Incidentally, this is part of a more general story about algebraic theories and relates to Tall-Wraith monoids (surprise, surprise).
Take an algebraic theory, say $V$, (which we identify with its category of models in Set) and a category $D$ with "sufficient structure". Then we can consider co-$V$-objects in $D$. These represent covariant functors $D \to V$. Let $H$ be such. Now if we take a co-$V$-object in $V$, say $B$, then by composition we get a covariant functor $D \to V \to V$. Under the "sufficient structure" assumption on $D$, representability is equivalent to having a left adjoint. As both $D \to V$ and $V \to V$ are representable, both have left adjoints. Thus their composition has a left adjoint and so is representable. Hence there is a co-$V$-algebra object representing $B_* H_*$ which we may as well write as $B \otimes H$. Lots of obvious naturality then implies that there is a corresponding bifunctor $VV^c \times DV^c \to DV^c$. In the particular case that $D = V$ we see that $VV^c$ is monoidal - which is the starting point of the construction of Tall-Wraith $V$-monoids - and more naturality then implies that the bifunctor $VV^c \times DV^c \to DV^c$ is an action of $VV^c$ on $DV^c$.

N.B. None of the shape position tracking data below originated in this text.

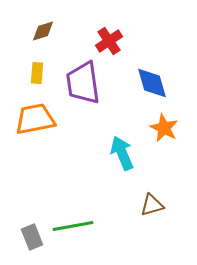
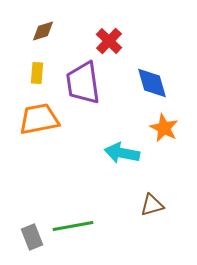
red cross: rotated 12 degrees counterclockwise
orange trapezoid: moved 4 px right
cyan arrow: rotated 56 degrees counterclockwise
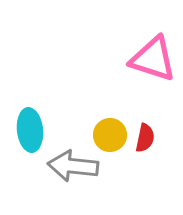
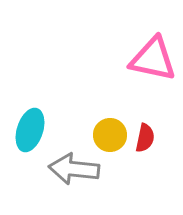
pink triangle: rotated 6 degrees counterclockwise
cyan ellipse: rotated 24 degrees clockwise
gray arrow: moved 1 px right, 3 px down
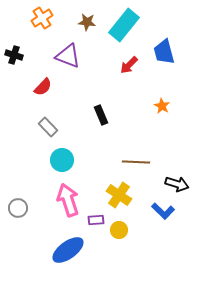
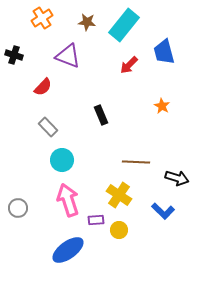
black arrow: moved 6 px up
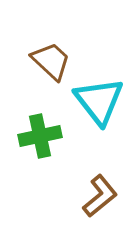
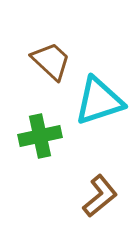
cyan triangle: rotated 50 degrees clockwise
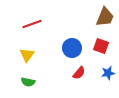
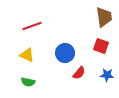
brown trapezoid: moved 1 px left; rotated 30 degrees counterclockwise
red line: moved 2 px down
blue circle: moved 7 px left, 5 px down
yellow triangle: rotated 42 degrees counterclockwise
blue star: moved 1 px left, 2 px down; rotated 16 degrees clockwise
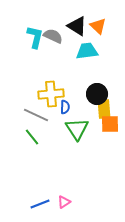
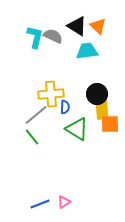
yellow rectangle: moved 2 px left, 1 px down
gray line: rotated 65 degrees counterclockwise
green triangle: rotated 25 degrees counterclockwise
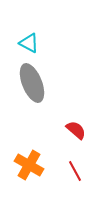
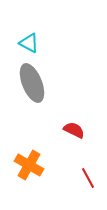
red semicircle: moved 2 px left; rotated 15 degrees counterclockwise
red line: moved 13 px right, 7 px down
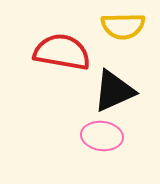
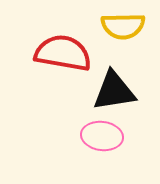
red semicircle: moved 1 px right, 1 px down
black triangle: rotated 15 degrees clockwise
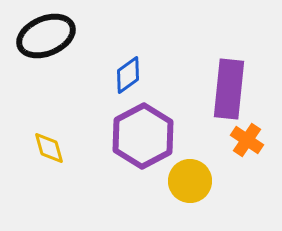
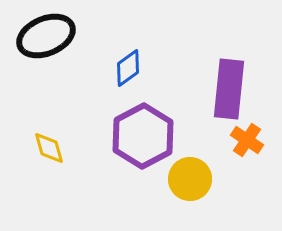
blue diamond: moved 7 px up
yellow circle: moved 2 px up
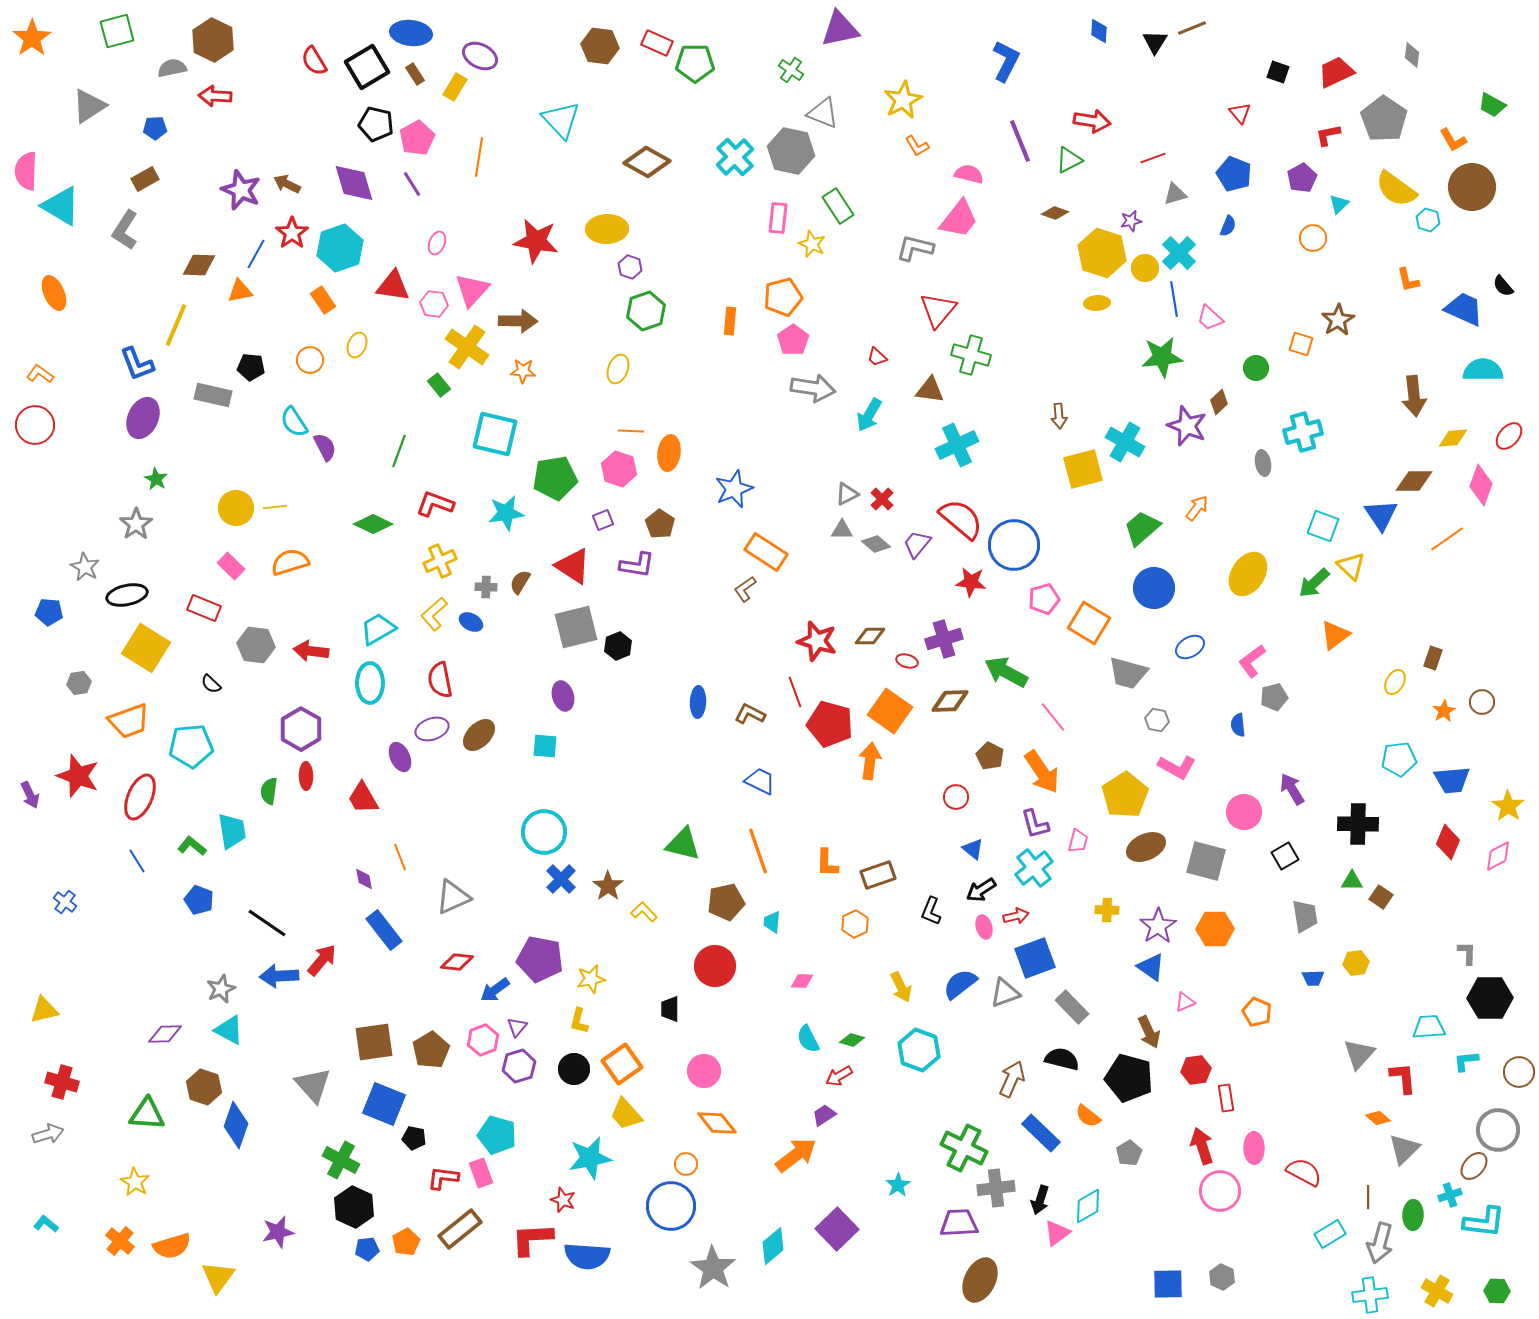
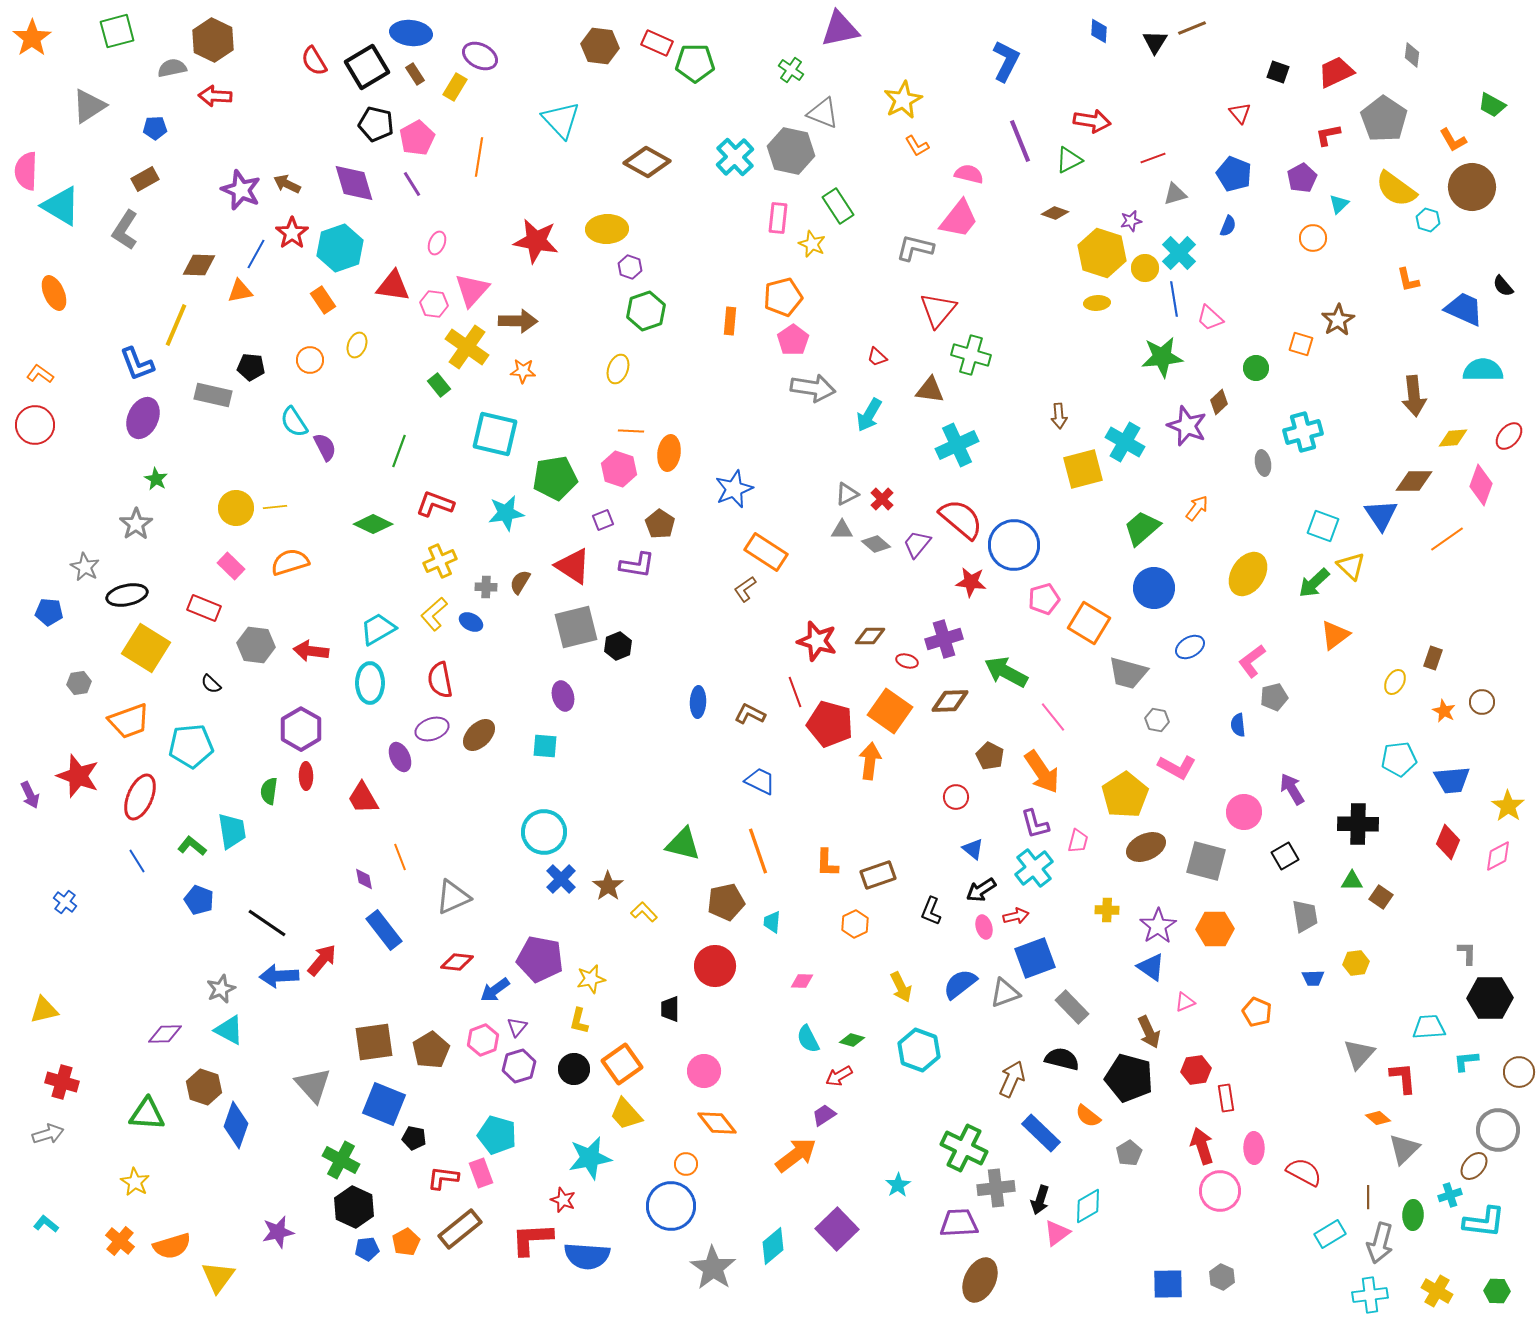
orange star at (1444, 711): rotated 15 degrees counterclockwise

This generalises even further to give a - slightly odd-looking - action of $VV^c$ on the category of $V$-objects in $D$.
In the specific case in question, $V$ is the category of abelian groups and as $D$ is an abelian category, every object in $D$ is automatically a co-$V$-object in $D$.
(Bits of this story are in the Hunting of the Hopf Ring, other bits will be in a forthcoming paper with Sarah Whitehouse on Tall-Wraith monoids.)